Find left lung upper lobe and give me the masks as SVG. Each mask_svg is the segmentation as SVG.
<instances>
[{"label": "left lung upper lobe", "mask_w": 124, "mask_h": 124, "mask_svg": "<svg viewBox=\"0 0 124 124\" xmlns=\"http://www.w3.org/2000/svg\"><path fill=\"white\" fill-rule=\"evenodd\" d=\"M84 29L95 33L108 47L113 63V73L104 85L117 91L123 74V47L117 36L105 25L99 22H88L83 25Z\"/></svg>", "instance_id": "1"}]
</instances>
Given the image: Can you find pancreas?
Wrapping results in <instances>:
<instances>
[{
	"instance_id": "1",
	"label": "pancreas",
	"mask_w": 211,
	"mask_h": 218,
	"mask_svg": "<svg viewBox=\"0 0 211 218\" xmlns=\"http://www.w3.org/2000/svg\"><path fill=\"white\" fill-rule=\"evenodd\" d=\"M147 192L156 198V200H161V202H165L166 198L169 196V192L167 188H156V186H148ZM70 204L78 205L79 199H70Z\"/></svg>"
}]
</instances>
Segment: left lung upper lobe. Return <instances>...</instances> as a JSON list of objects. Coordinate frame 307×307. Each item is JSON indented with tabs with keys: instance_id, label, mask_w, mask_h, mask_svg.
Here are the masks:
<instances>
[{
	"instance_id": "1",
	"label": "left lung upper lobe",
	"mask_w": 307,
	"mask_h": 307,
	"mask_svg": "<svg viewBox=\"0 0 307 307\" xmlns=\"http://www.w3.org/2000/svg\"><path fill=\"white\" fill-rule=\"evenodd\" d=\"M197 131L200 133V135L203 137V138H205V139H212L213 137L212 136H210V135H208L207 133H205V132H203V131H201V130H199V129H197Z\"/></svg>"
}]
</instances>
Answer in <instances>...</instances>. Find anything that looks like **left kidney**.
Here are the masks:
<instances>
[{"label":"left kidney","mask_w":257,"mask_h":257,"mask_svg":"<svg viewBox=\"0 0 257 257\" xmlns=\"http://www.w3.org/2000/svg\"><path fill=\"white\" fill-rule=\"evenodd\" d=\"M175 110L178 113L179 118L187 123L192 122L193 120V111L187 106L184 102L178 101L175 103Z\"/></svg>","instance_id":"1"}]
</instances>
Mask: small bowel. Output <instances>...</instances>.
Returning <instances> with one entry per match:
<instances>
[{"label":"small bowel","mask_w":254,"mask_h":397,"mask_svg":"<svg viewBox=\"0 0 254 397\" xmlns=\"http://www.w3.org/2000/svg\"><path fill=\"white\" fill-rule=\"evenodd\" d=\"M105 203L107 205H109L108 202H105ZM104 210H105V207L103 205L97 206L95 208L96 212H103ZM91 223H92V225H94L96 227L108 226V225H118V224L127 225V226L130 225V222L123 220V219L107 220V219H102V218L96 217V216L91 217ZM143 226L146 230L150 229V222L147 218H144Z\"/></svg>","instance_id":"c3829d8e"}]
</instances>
——————————
**TASK BRIEF:** Start at the line with "Answer in <instances>...</instances>." and stop at the end of the records. Write those lines out exactly and add nothing.

**RESULT OF THE TASK:**
Answer in <instances>...</instances>. Find anything that looks like **left kidney**.
Here are the masks:
<instances>
[{"label":"left kidney","mask_w":257,"mask_h":257,"mask_svg":"<svg viewBox=\"0 0 257 257\" xmlns=\"http://www.w3.org/2000/svg\"><path fill=\"white\" fill-rule=\"evenodd\" d=\"M175 110L178 113L179 118L187 123L192 122L193 120V111L187 106L184 102L178 101L175 103Z\"/></svg>","instance_id":"1"}]
</instances>
Mask: small bowel. Output <instances>...</instances>.
Returning <instances> with one entry per match:
<instances>
[{"label":"small bowel","mask_w":254,"mask_h":397,"mask_svg":"<svg viewBox=\"0 0 254 397\" xmlns=\"http://www.w3.org/2000/svg\"><path fill=\"white\" fill-rule=\"evenodd\" d=\"M105 203L107 205H109L108 202H105ZM104 210H105V207L103 205L97 206L95 208L96 212H103ZM91 223H92V225H94L96 227L108 226V225H118V224L127 225V226L130 225V222L123 220V219L107 220V219H102V218L96 217V216L91 217ZM143 226L146 230L150 229V222L147 218H144Z\"/></svg>","instance_id":"c3829d8e"}]
</instances>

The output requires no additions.